GIVEN INFORMATION ▸

···

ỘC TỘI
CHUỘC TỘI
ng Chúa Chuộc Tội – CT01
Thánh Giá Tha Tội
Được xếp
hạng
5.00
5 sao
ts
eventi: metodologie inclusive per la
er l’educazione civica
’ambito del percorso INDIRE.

···

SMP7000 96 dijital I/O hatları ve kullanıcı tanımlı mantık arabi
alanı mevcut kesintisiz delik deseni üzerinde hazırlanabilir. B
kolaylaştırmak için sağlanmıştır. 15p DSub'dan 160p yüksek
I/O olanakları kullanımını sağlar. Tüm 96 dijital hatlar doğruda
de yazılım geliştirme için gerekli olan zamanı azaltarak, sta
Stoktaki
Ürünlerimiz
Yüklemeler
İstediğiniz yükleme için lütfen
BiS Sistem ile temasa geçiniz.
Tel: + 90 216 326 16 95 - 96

···

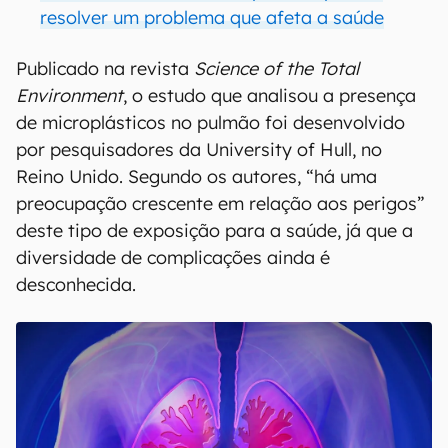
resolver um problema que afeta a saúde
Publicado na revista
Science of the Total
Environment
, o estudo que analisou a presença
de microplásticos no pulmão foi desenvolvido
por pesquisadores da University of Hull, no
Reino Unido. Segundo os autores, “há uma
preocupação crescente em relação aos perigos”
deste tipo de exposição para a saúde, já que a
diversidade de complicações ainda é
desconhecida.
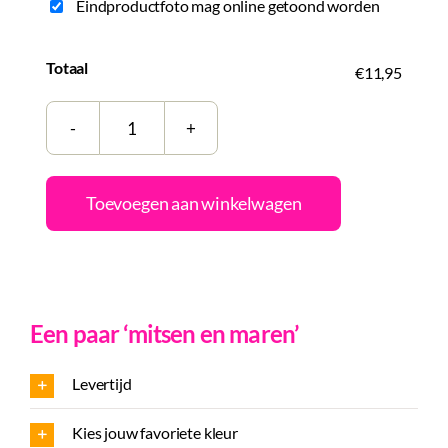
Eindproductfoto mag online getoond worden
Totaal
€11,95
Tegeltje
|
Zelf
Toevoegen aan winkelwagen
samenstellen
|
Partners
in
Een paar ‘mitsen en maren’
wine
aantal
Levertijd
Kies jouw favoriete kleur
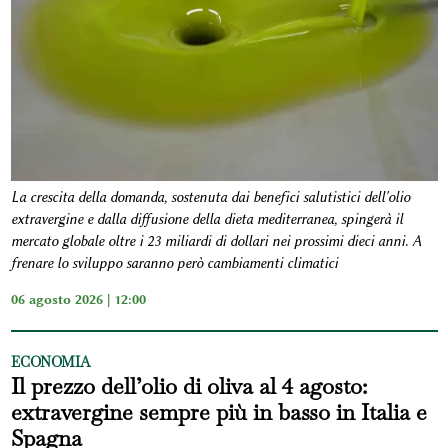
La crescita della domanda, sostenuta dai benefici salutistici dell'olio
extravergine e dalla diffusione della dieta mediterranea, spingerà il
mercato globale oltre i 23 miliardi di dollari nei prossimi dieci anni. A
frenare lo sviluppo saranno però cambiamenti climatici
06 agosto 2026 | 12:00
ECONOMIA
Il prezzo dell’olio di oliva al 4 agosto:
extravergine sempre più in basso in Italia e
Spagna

···

WHAT TO PRODUCE ▸
Return each line from the records that includes the word "dijital".

RESPONSE TO THIS EXERCISE ▸
SMP7000 96 dijital I/O hatları ve kullanıcı tanımlı mantık arabi
I/O olanakları kullanımını sağlar. Tüm 96 dijital hatlar doğruda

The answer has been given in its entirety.